[Collected data]
#####

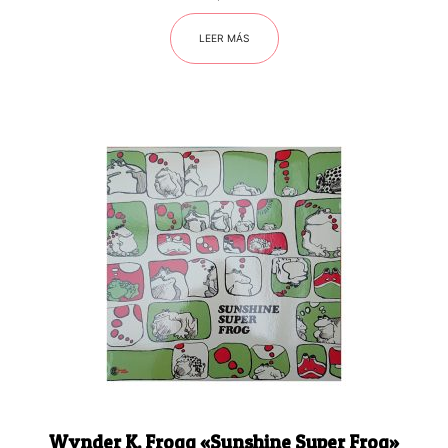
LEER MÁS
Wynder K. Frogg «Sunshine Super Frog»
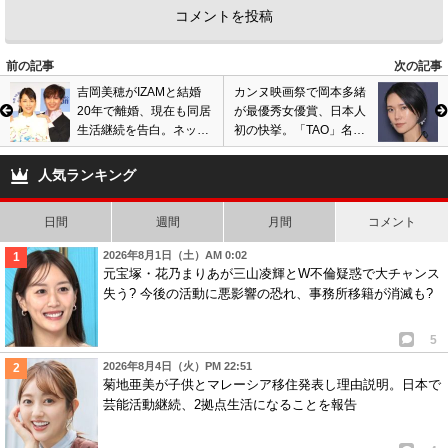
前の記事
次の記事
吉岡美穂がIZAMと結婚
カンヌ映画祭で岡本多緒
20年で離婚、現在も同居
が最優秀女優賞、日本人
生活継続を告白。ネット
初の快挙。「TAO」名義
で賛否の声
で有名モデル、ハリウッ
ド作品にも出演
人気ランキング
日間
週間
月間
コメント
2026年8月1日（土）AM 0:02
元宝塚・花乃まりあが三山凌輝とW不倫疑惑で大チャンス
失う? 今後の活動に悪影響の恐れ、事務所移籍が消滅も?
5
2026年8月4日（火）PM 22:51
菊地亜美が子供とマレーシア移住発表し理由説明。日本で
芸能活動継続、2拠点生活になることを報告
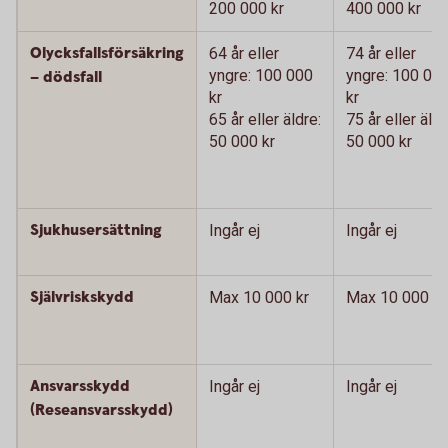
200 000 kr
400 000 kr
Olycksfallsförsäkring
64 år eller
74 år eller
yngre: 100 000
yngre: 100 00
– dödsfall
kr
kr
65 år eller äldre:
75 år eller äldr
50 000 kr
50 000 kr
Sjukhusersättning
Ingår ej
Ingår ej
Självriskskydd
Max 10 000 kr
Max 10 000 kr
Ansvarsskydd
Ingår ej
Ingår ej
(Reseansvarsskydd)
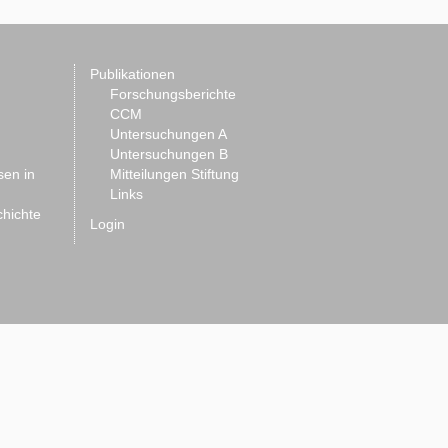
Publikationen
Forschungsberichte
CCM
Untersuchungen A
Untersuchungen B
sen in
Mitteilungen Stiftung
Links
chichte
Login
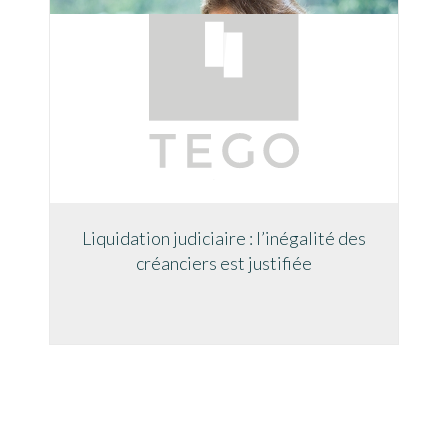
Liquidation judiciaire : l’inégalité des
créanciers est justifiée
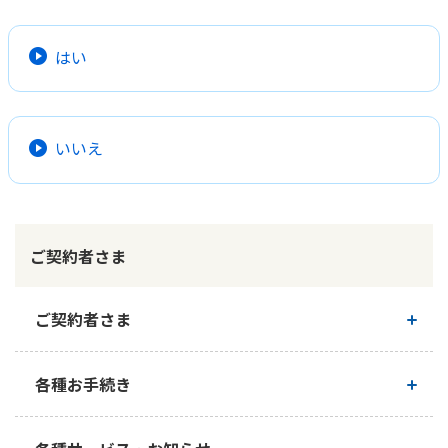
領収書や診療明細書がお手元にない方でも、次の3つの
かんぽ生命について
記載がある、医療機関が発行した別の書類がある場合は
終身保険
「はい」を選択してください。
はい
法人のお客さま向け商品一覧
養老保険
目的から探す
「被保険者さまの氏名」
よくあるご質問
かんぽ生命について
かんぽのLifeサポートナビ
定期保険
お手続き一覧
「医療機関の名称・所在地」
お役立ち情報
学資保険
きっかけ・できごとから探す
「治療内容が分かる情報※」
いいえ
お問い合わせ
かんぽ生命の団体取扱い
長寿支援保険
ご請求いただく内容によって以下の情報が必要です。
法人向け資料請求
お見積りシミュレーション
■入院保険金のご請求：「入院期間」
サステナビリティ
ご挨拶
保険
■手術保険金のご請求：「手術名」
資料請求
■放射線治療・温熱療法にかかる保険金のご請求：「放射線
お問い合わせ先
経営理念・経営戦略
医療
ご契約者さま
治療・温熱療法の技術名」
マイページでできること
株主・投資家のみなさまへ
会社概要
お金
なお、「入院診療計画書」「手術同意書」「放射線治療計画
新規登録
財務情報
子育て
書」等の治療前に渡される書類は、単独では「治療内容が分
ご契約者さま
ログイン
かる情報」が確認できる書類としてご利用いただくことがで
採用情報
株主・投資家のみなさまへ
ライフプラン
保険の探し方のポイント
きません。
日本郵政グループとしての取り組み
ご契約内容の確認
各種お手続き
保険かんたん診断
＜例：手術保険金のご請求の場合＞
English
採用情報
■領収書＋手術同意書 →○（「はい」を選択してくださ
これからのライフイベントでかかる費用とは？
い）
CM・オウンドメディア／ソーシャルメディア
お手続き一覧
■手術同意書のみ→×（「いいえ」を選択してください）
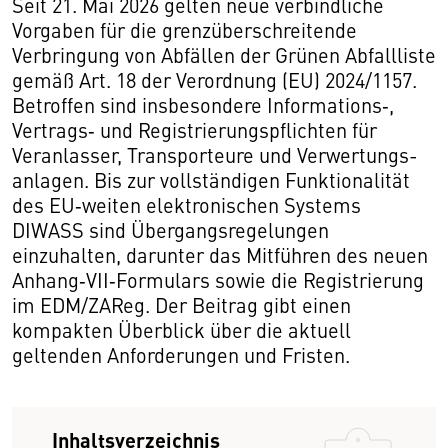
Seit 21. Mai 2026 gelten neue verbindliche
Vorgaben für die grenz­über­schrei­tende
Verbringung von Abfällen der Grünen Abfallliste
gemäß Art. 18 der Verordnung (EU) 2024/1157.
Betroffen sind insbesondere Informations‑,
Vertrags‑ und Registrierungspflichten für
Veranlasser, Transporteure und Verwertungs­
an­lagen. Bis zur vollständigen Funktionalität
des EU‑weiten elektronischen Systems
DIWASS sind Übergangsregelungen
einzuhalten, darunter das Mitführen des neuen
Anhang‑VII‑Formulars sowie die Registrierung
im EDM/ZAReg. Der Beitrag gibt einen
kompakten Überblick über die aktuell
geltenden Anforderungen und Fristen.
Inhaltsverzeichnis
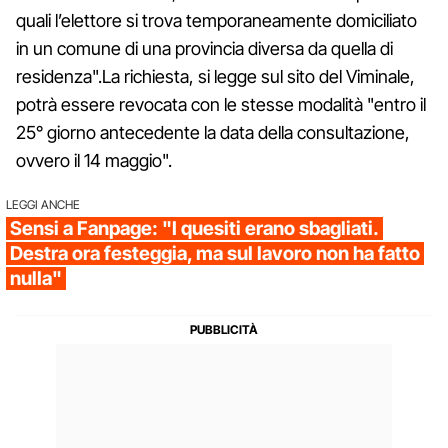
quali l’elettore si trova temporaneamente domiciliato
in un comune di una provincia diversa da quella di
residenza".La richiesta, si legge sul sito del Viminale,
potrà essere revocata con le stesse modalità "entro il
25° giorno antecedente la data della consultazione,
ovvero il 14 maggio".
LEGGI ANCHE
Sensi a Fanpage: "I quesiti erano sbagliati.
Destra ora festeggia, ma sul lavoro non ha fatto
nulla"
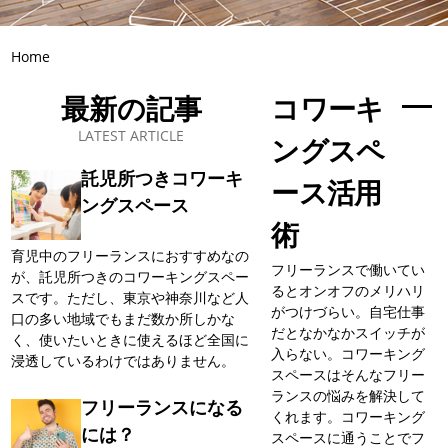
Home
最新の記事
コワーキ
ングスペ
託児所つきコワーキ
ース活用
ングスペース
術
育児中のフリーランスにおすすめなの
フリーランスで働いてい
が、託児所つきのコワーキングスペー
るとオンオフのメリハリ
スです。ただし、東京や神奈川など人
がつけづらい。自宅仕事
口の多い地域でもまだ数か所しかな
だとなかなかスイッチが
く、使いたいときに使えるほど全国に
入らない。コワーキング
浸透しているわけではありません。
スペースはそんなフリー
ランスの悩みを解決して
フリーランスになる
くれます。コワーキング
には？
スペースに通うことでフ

#####

▸ Description of the task: Check each line above for the word "sind" and copy every line that has it.

▸ Reply to the task:
Betroffen sind insbesondere Informations‑,
DIWASS sind Übergangsregelungen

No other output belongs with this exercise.